Paskudne elfy i ich paskudne drzewa. Paskudne orki i ich paskudne topory. Paskudne lasy i ich paskudni mieszkańcy! Dla ponadprzeciętnie niezadowolonej wiedźmy, wielka korona była teraz niczym gigantyczny, śmiejący się z niej troll. Tutaj, chować się, teraz? Och, jak chętnie! Gdyby nie obawa, że po drodze zgubi wnętrzności dla ptaszków i innych wilków. Ach, niech to demony, gdyby miała linę, zapewne wymyśliłaby coś totalnie błyskotliwego...ale nie miała liny. I nie zapowiadało się by miała ją w najbliższej przyszłości. Oczywiście, zawsze istniała opcja wykorzystania siły mięśni wieśniaczków, jednak wizja tak bliskiego kontaktu nie tylko napajała ją odrazą, ale również obawą przed tym, że może zasiać w ich główkach nasionka dziwnych pomysłów, które zasilone atmosferą (hej, korona drzewa to prawie jak krzaki), rozkwitną w coś czego bardzo nie chciała. Najwyżej znajdzie sobie jakąś dziuplę czy inne schronienie nie wymagające specjalnych wyczynów fizycznych. Bo tutaj jaki miała wybór? Królikodźgaj był za krótki, by mogli ją wciągnąć z jego pomocą. Hmpf!...
...Marysia miała problem. A raczej miałaby, gdyby nie była, cóż, wiedźmą! Pewny siebie uśmiech wykwitł na jej twarzy.

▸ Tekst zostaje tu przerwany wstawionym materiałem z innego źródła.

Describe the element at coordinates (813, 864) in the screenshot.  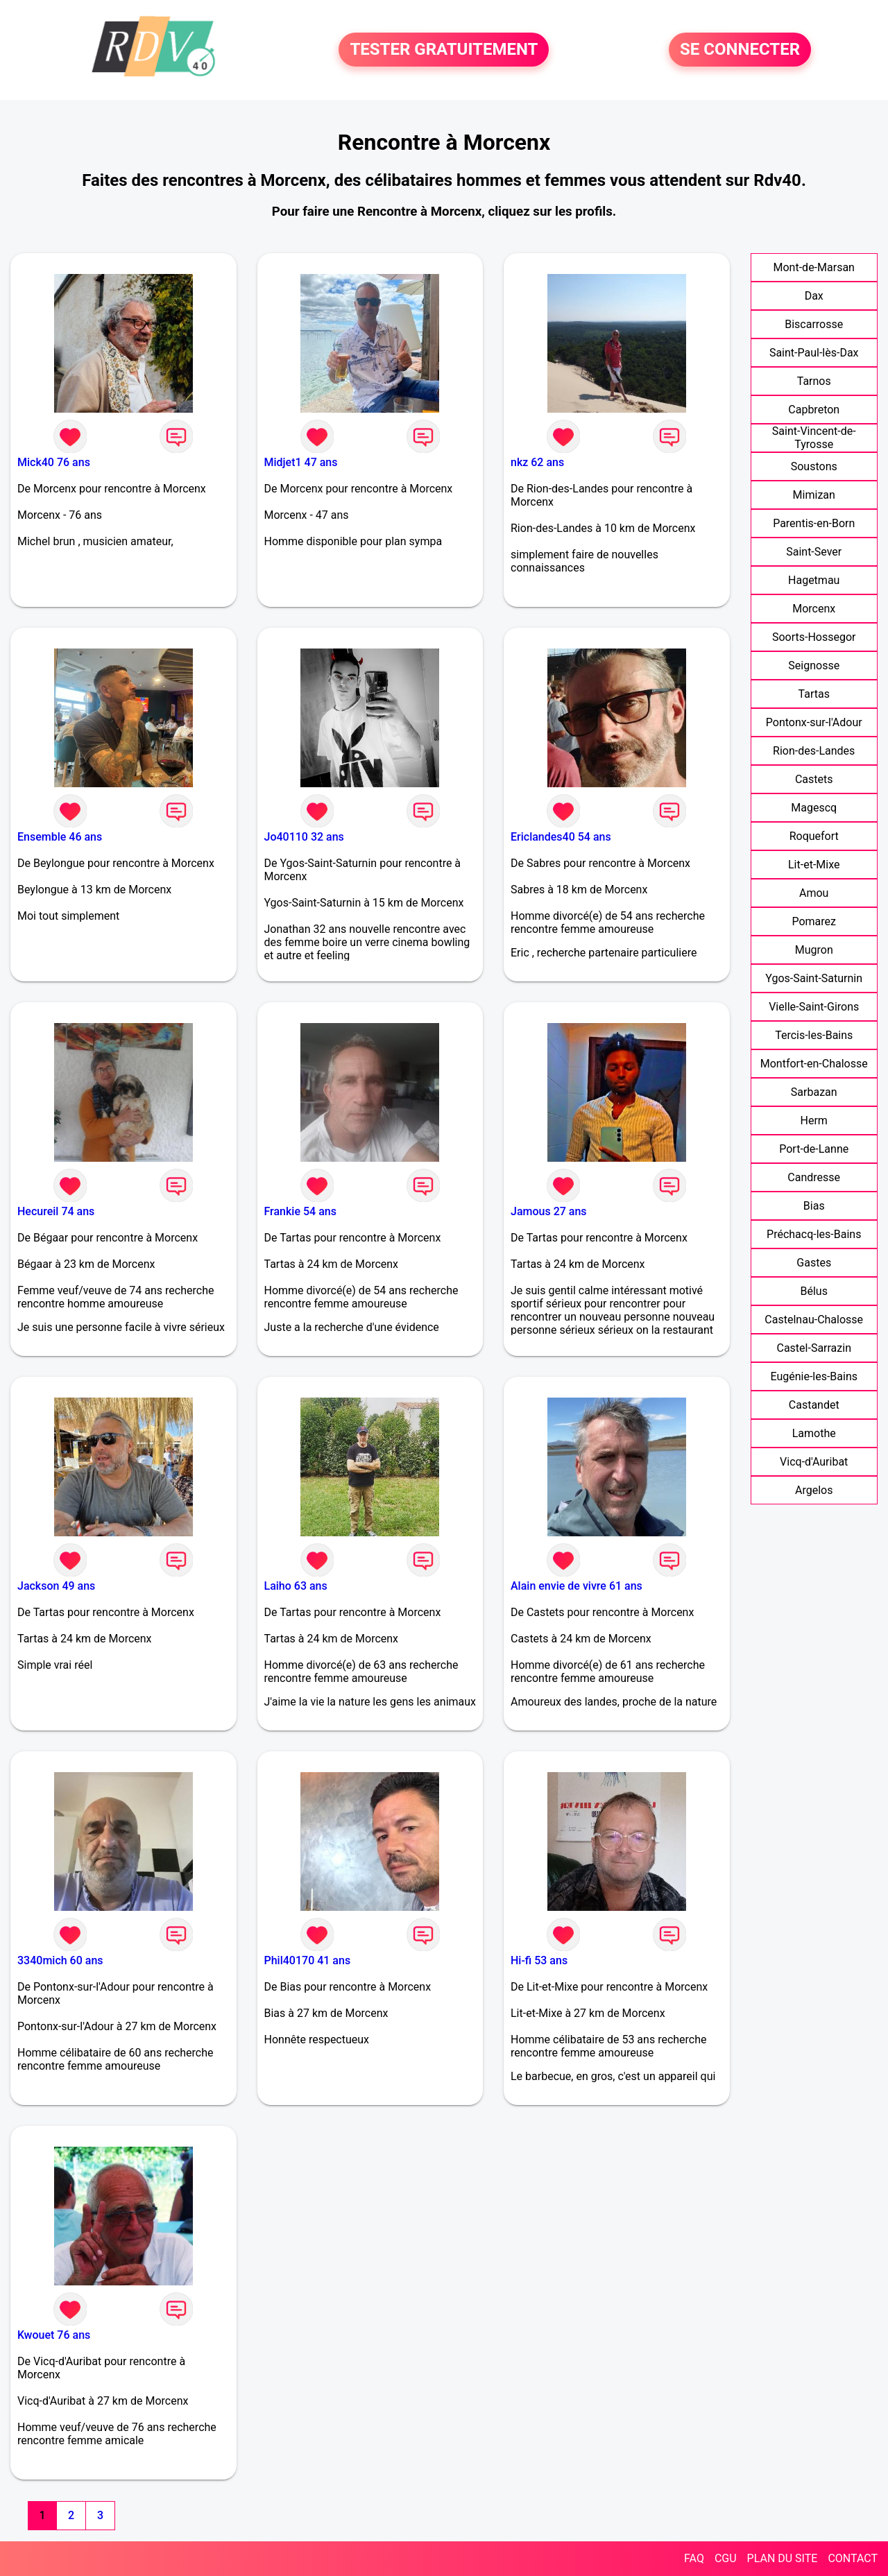
I see `Lit-et-Mixe` at that location. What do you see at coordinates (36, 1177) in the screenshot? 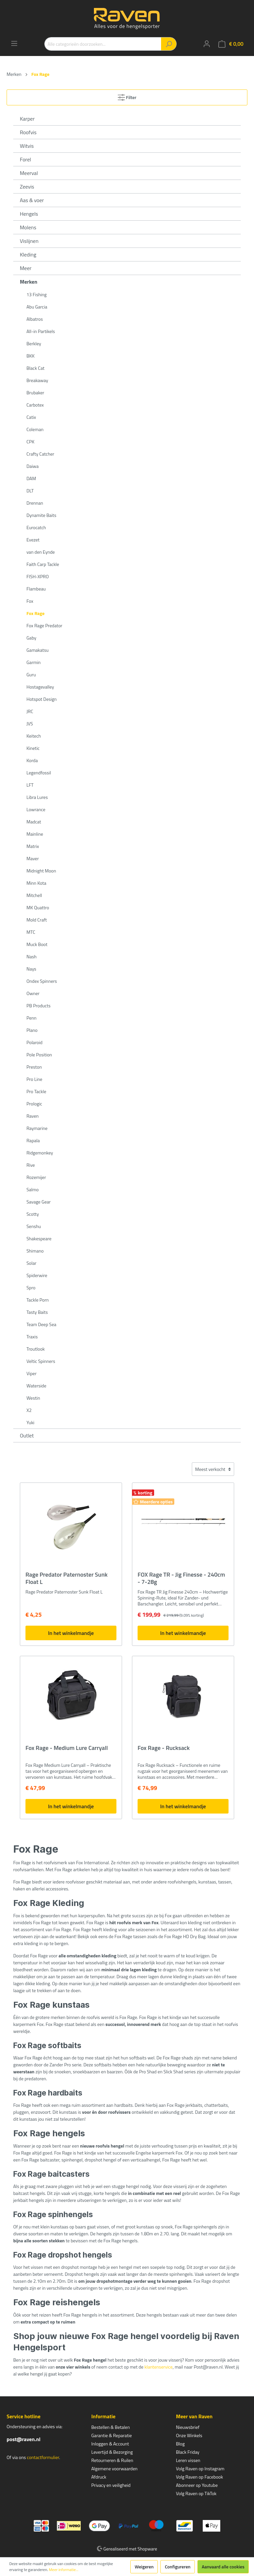
I see `Rozemijer` at bounding box center [36, 1177].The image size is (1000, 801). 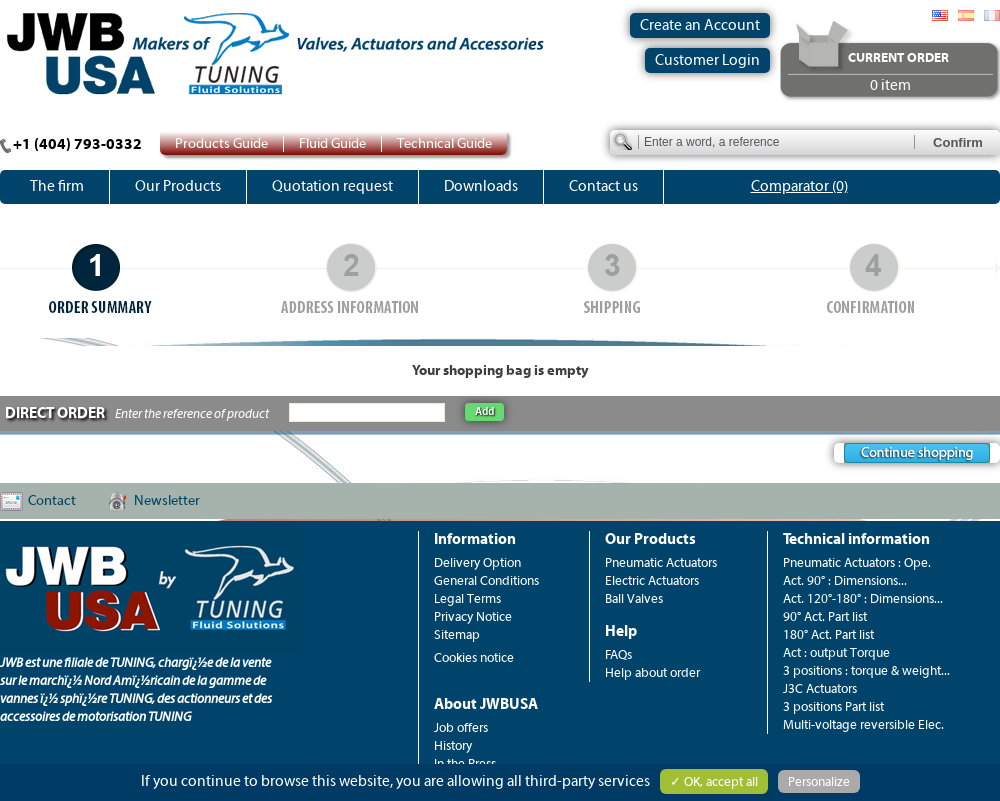 I want to click on Ball Valves, so click(x=634, y=598).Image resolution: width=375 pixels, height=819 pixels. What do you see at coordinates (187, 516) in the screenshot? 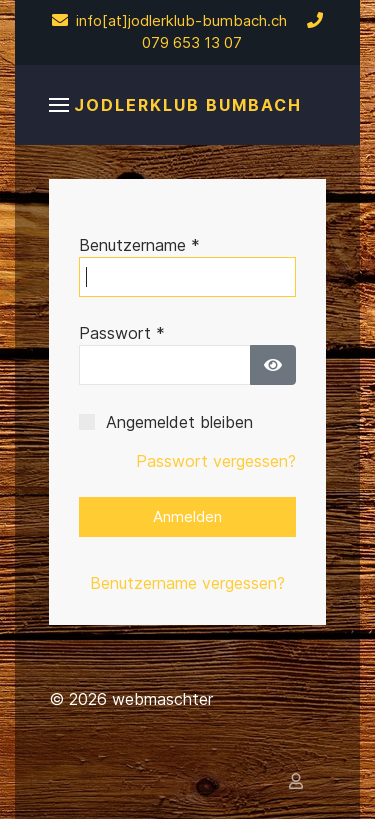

Spojrzała na Timmiego i Sandro z dziwną mieszanką wdzięczności i wyższości. Mniej więcej taką, jaką traktuje się przygłupiego kuzyna który naprawdę stara się pomóc w czymś trywialnym.
-Nie ma potrzeby się mną martwić, kochani. Za nieco ponad minutkę będę na górze...tylko dobrze by było żeby jeden z was został zbierać to, co zostanie.
Chichocząc tajemniczo pod nosem, dziewczynka rozpoczęła manipulowanie przy swojej włóczni. Proces ten zawierał w sobie mistyczne pomrukiwania, oraz pokrywanie oręża składnikami, które dziewczynka nosiła ze sobą. Gdy ostatnia garść króliczej sierści została zużyta, cwany uśmiech Marysi jeszcze bardziej się poszerzył. Przeszła kilka kroków, szukając odpowiedniej pozycji względem ziemi, drzewa, no i prostaczków. Musiała zadbać o to, by przypadkiem nie zaświecić im tym co kryła spódnica. Wzięła głęboki oddech, podskoczyła...i zamiast opaść w dół, unosiła się dalej w górę. Nie niesiona dalej siłą własnych nóg, oczywiście-to Królikodźgaj zaczął robić się większy i większy, zupełnie jakby postanowił zapolować na długouchych gigantów. Ostrożnie kontrolując wielkość broni, niewiasta dostała się do korony drzewa, będąc zaś pewną że jest już bezpieczna, bez słowa, z niewinnym uśmiechem, zerwała kontakt dotykowy z bronią, pozwalając jej powrócić do normalnych rozmiarów pod pniem.